Arsenal Rekrut Remaja Ekuador: Investasi Jangka Panjang di Tengah Perburuan Morgan Rogers
Baca dalam 60 detik
- Arsenal telah mengamankan kesepakatan awal dengan kembaran Quintero dari Independiente del Valle, yang baru akan bergabung pada 2027.
- Holger Quintero, gelandang serang 16 tahun, disebut-sebut sebagai versi muda Morgan Rogers dengan kemampuan dribel dan visi yang mirip.
- Kebijakan Arsenal merekrut pemain muda berbakat dari Amerika Selatan menjadi strategi untuk membangun skuad masa depan tanpa menguras anggaran transfer.

Arsenal, yang baru saja mengakhiri puasa gelar Premier League selama 22 tahun, kini menghadapi tantangan baru: mempertahankan supremasi sambil membangun fondasi jangka panjang. Di tengah spekulasi transfer pemain bintang seperti Morgan Rogers yang dihargai lebih dari £80 juta, klub asal London utara itu diam-diam telah menyelesaikan satu langkah strategis—merekrut dua remaja berbakat asal Ekuador, Edwin dan Holger Quintero, dari akademi Independiente del Valle.
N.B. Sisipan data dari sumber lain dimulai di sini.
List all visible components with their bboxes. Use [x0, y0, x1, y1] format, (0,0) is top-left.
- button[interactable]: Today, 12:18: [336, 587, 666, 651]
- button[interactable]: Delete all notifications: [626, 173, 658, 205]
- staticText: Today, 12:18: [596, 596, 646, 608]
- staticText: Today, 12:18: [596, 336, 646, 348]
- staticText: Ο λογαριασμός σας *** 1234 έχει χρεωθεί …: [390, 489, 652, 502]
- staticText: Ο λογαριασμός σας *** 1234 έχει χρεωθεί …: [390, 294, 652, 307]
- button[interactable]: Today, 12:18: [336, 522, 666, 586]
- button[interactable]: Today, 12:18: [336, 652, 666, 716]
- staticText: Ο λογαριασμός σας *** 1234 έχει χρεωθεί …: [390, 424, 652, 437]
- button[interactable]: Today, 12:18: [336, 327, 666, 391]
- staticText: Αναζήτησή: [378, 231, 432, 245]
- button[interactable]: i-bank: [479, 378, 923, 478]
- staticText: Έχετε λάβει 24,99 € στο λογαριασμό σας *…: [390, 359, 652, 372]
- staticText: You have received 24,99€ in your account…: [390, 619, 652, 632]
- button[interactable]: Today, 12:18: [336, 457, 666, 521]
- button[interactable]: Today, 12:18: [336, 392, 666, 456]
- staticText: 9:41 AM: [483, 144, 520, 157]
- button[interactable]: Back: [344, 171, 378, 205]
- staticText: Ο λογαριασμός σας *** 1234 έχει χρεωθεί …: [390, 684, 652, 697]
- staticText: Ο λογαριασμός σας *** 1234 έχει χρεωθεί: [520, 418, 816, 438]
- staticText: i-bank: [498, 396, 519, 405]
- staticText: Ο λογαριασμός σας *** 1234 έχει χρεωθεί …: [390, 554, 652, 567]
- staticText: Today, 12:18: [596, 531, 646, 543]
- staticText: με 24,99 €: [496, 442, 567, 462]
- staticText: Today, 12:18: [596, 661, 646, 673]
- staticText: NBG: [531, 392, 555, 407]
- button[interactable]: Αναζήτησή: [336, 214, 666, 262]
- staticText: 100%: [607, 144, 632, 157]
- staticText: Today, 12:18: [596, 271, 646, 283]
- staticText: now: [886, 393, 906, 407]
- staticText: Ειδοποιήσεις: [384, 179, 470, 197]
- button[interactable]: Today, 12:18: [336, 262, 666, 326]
Kedua pemain berusia 16 tahun itu telah menandatangani pra-kontrak pada akhir 2025 dan akan resmi menjadi bagian Arsenal pada musim panas 2027, setelah genap 18 tahun. Langkah ini menegaskan komitmen Arsenal dalam merekrut talenta muda global, sejalan dengan strategi Andrea Berta yang telah membawa sejumlah pemain potensial ke Emirates. Namun, yang menarik perhatian adalah profil Holger Quintero yang disebut-sebut sebagai "versi Arsenal dari Morgan Rogers".
Morgan Rogers, gelandang serang Aston Villa berusia 23 tahun, menjadi target utama Arsenal di bursa transfer musim panas ini. Fabrizio Romano mengonfirmasi bahwa Arsenal telah melakukan pembicaraan dengan perwakilan pemain, meskipun negosiasi antar klub belum dimulai. Rogers dianggap cocok dengan gaya bermain Mikel Arteta yang mengandalkan pemain langsung dan agresif di sepertiga akhir lapangan. Namun, dengan banderol di atas £80 juta, Arsenal tampaknya mencari alternatif yang lebih ekonomis.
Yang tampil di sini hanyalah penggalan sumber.